For the above code i am getting the following response

data: {
  error: 'access_denied',
  error_description: 'Product information invalid access denied'
}

It is also important to note that when i tested the above code when i have only one API and one DB connection it is working. I was able to get the new access token.

Are there any other configuration that i have to do when i have multiple API’s and database base connection. Each API has access to only 1 Database connection and i was able to test it by using login service of different API.

walter.adbe · July 21, 2023, 6:28pm

Hi @rueben.tiow

Thank you for your help. I had to delete all my API and database connections and rebuild it again.
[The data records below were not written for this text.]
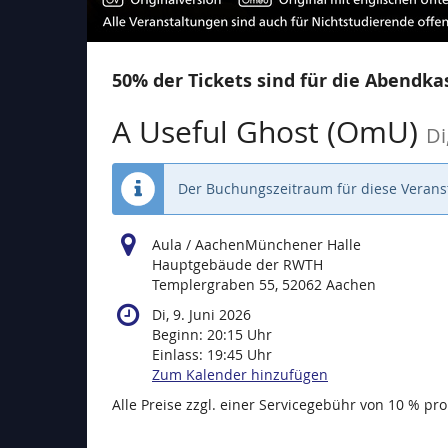
50% der Tickets sind für die Abendkas
A Useful Ghost (OmU)
Di
Der Buchungszeitraum für diese Veranst
Aula / AachenMünchener Halle
Hauptgebäude der RWTH
Templergraben 55, 52062 Aachen
Di, 9. Juni 2026
Beginn:
20:15
Uhr
Einlass:
19:45
Uhr
Zum Kalender hinzufügen
Alle Preise zzgl. einer Servicegebühr von 10 % pro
After that everything seems to work.

   const refreshBody = {
        client_id: "client_id",
        client_secret: "secret",
        grant_type: "refresh_token",
        realm: "custom_db",
        audience: "API Audience",
        scope: "offline_access",
        refresh_token: "refresh_token"
    }


    const { data: refreshData } = await axios.post("URL", refreshBody,
        {
            headers: { 'Content-Type': 'application/x-www-form-urlencoded', }
        })

The above code works and i am able to get a new access token.

rueben.tiow · July 25, 2023, 5:12pm

Hi @walter.adbe,

Thanks for your responses.

I’m glad everything is working now, and thank you for sharing your solution with the rest of the Community!

If you have any additional questions, please reach out to us again!

Thanks,
Rueben

system · August 8, 2023, 5:13pm

This topic was automatically closed 14 days after the last reply. New replies are no longer allowed.